**EXERCISE DETAILS**: In the material below, how many lines contain the string "system"? Reply with the number only.

───── RECORDS TO PROCESS ─────

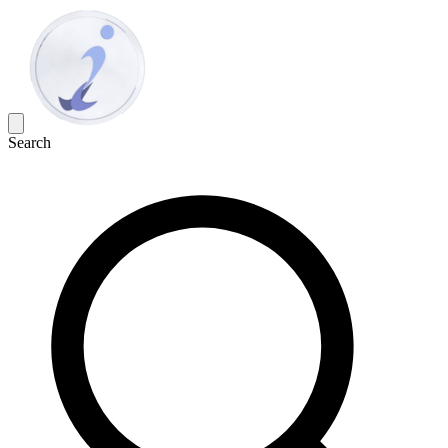
Search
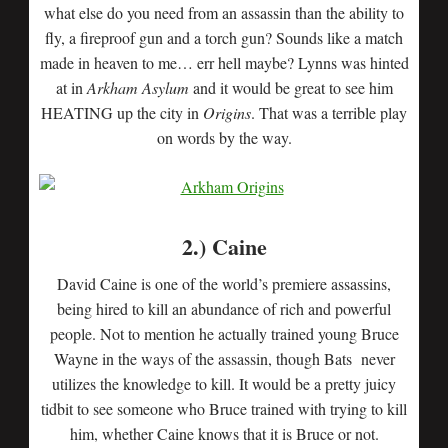
what else do you need from an assassin than the ability to
fly, a fireproof gun and a torch gun? Sounds like a match
made in heaven to me… err hell maybe? Lynns was hinted
at in
Arkham Asylum
and it would be great to see him
HEATING up the city in
Origins
. That was a terrible play
on words by the way.
2.) Caine
David Caine is one of the world’s premiere assassins,
being hired to kill an abundance of rich and powerful
people. Not to mention he actually trained young Bruce
Wayne in the ways of the assassin, though Bats never
utilizes the knowledge to kill. It would be a pretty juicy
tidbit to see someone who Bruce trained with trying to kill
him, whether Caine knows that it is Bruce or not.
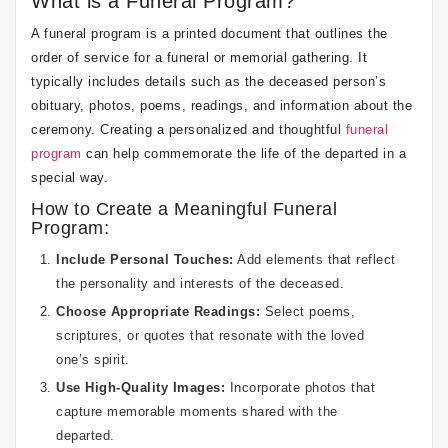
What is a Funeral Program?
A funeral program is a printed document that outlines the
order of service for a funeral or memorial gathering. It
typically includes details such as the deceased person’s
obituary, photos, poems, readings, and information about the
ceremony. Creating a personalized and thoughtful
funeral
program
can help commemorate the life of the departed in a
special way.
How to Create a Meaningful Funeral
Program:
Include Personal Touches:
Add elements that reflect
the personality and interests of the deceased.
Choose Appropriate Readings:
Select poems,
scriptures, or quotes that resonate with the loved
one’s spirit.
Use High-Quality Images:
Incorporate photos that
capture memorable moments shared with the
departed.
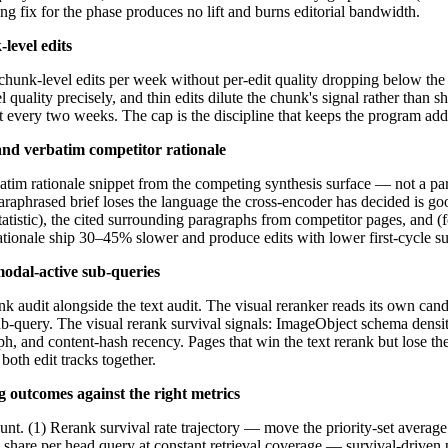
 fix for the phase produces no lift and burns editorial bandwidth.
level edits
chunk-level edits per week without per-edit quality dropping below the 
l quality precisely, and thin edits dilute the chunk's signal rather than 
dit every two weeks. The cap is the discipline that keeps the program add
 and verbatim competitor rationale
atim rationale snippet from the competing synthesis surface — not a par
raphrased brief loses the language the cross-encoder has decided is good.
tistic), the cited surrounding paragraphs from competitor pages, and (fo
ationale ship 30–45% slower and produce edits with lower first-cycle sur
odal-active sub-queries
nk audit alongside the text audit. The visual reranker reads its own can
b-query. The visual rerank survival signals: ImageObject schema densit
, and content-hash recency. Pages that win the text rerank but lose the
oth edit tracks together.
outcomes against the right metrics
nt. (1) Rerank survival rate trajectory — move the priority-set averag
 share per head query at constant retrieval coverage — survival-driven pr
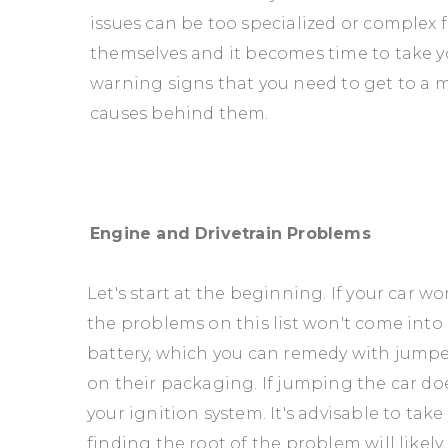
issues can be too specialized or complex f
themselves and it becomes time to take yo
warning signs that you need to get to a m
causes behind them.
Engine and Drivetrain Problems
Let's start at the beginning. If your car wo
the problems on this list won't come into p
battery, which you can remedy with jumpe
on their packaging. If jumping the car do
your ignition system. It's advisable to tak
finding the root of the problem will likel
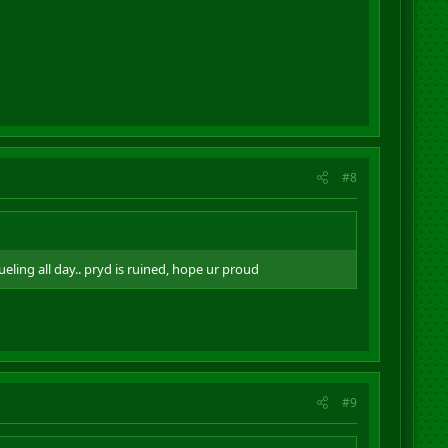
#8
ing all day.. pryd is ruined, hope ur proud
#9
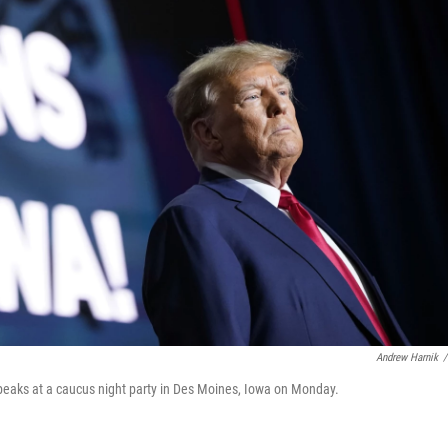
Andrew Harnik
/
peaks at a caucus night party in Des Moines, Iowa on Monday.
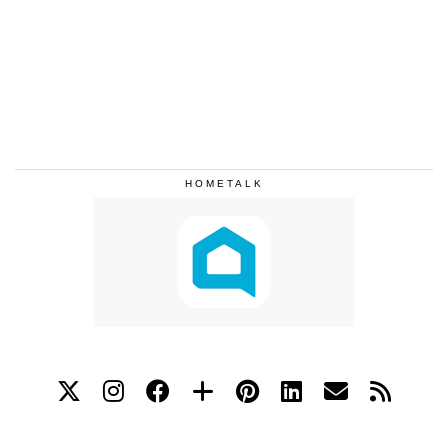
HOMETALK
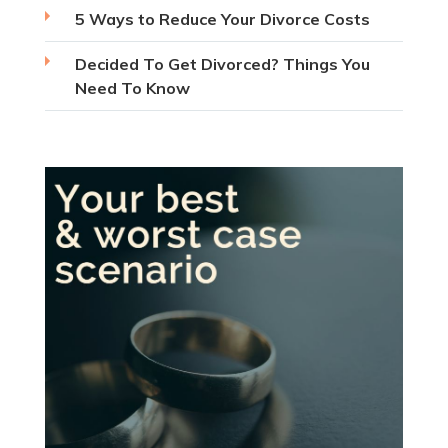
5 Ways to Reduce Your Divorce Costs
Decided To Get Divorced? Things You
Need To Know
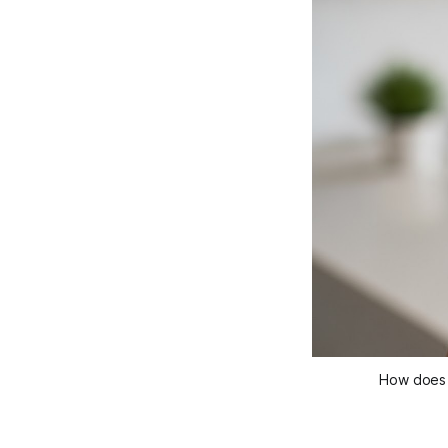
How does H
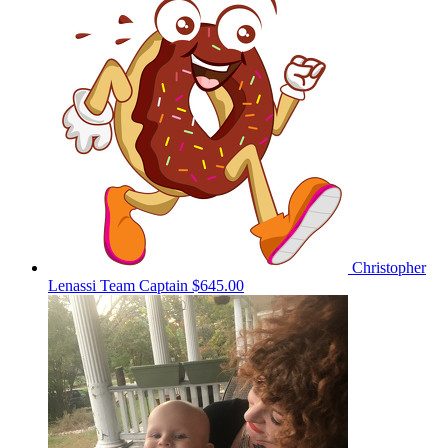
Christopher
Lenassi
Team Captain
$645.00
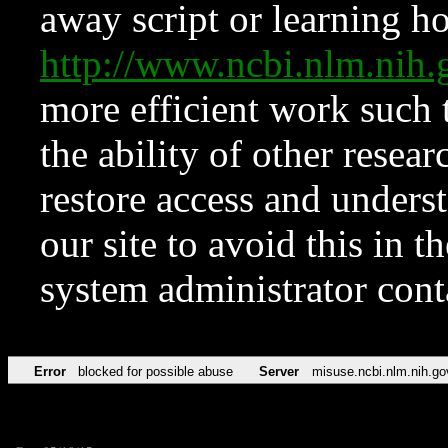
away script or learning how
http://www.ncbi.nlm.ni
more efficient work such 
the ability of other resear
restore access and underst
our site to avoid this in t
system administrator con
Error
blocked for possible abuse
Server
misuse.ncbi.nlm.nih.go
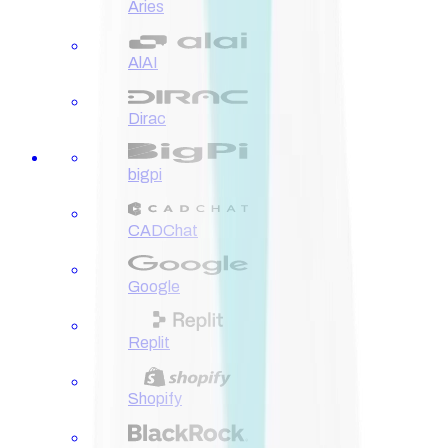
Aries
AlAI
Dirac
bigpi
CADChat
Google
Replit
Shopify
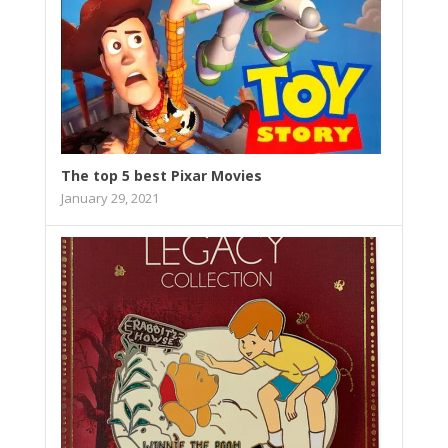
The top 5 best Pixar Movies
January 29, 2021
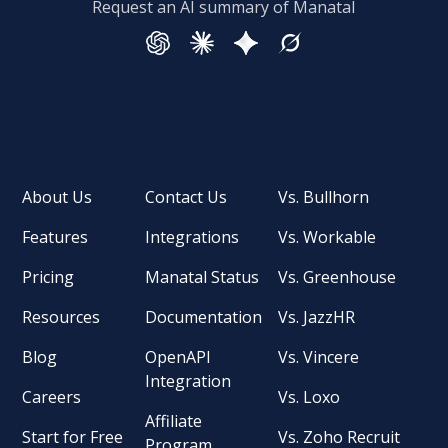
Request an AI summary of Manatal
About Us
Contact Us
Vs. Bullhorn
Features
Integrations
Vs. Workable
Pricing
Manatal Status
Vs. Greenhouse
Resources
Documentation
Vs. JazzHR
Blog
OpenAPI
Vs. Vincere
Integration
Careers
Vs. Loxo
Affiliate
Start for Free
Vs. Zoho Recruit
Program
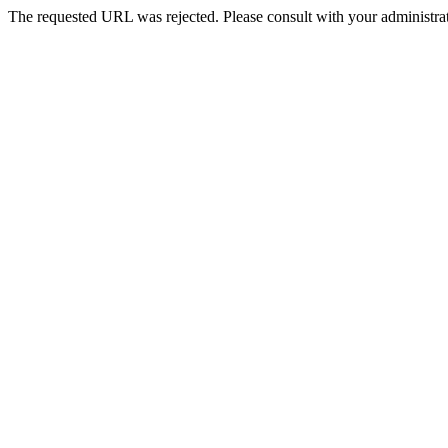
The requested URL was rejected. Please consult with your administrat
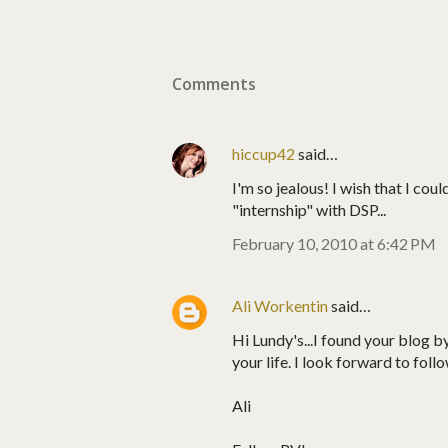
Comments
hiccup42
said…
I'm so jealous! I wish that I cou
"internship" with DSP...
February 10, 2010 at 6:42 PM
Ali Workentin
said…
Hi Lundy's...I found your blog 
your life. I look forward to foll
Ali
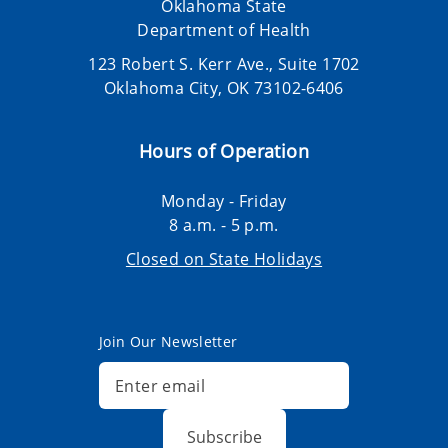
Oklahoma State
Department of Health
123 Robert S. Kerr Ave., Suite 1702
Oklahoma City, OK 73102-6406
Hours of Operation
Monday - Friday
8 a.m. - 5 p.m.
Closed on State Holidays
Join Our Newsletter
Subscribe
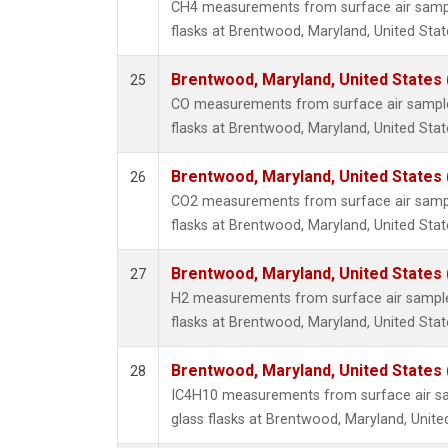
CH4 measurements from surface air sample
flasks at Brentwood, Maryland, United Stat
Brentwood, Maryland, United States
25
CO measurements from surface air samples
flasks at Brentwood, Maryland, United Stat
Brentwood, Maryland, United States
26
CO2 measurements from surface air sample
flasks at Brentwood, Maryland, United Stat
Brentwood, Maryland, United States
27
H2 measurements from surface air samples
flasks at Brentwood, Maryland, United Stat
Brentwood, Maryland, United States
28
IC4H10 measurements from surface air sa
glass flasks at Brentwood, Maryland, Unite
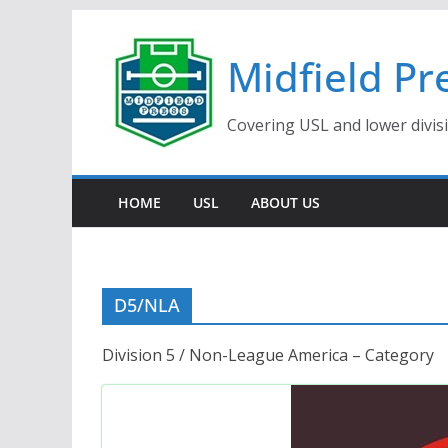
Skip
to
Midfield Pr
content
Covering USL and lower divis
HOME
USL
ABOUT US
D5/NLA
Division 5 / Non-League America – Category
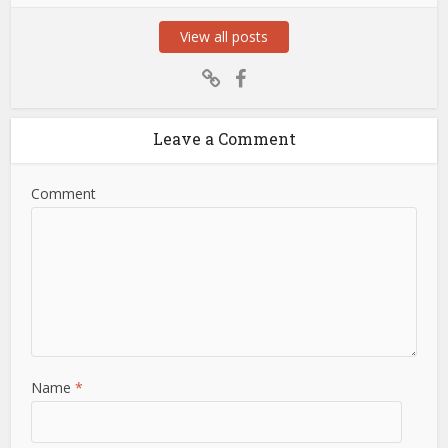
View all posts
Leave a Comment
Comment
Name
*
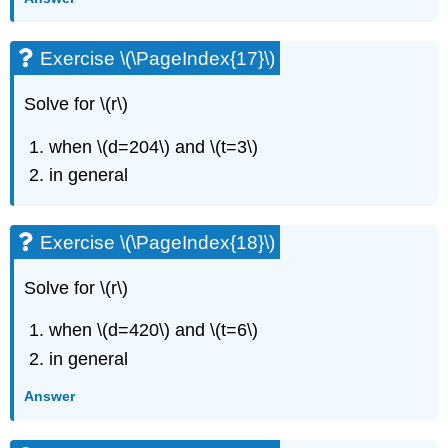
Exercise
\
Exercise \(\PageIndex{17}\)
(\PageIndex{49}\)
Exercise
Solve for \(r\)
\
(\PageIndex{50}\)
when \(d=204\) and \(t=3\)
Everyday
Math
in general
Exercise
\
(\PageIndex{51}\)
Exercise \(\PageIndex{18}\)
Exercise
\
Solve for \(r\)
(\PageIndex{52}\)
Writing
when \(d=420\) and \(t=6\)
Exercises
in general
Exercise
\
Answer
(\PageIndex{53}\)
Exercise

─────

**OUTPUT FOR THIS EXERCISE**: 2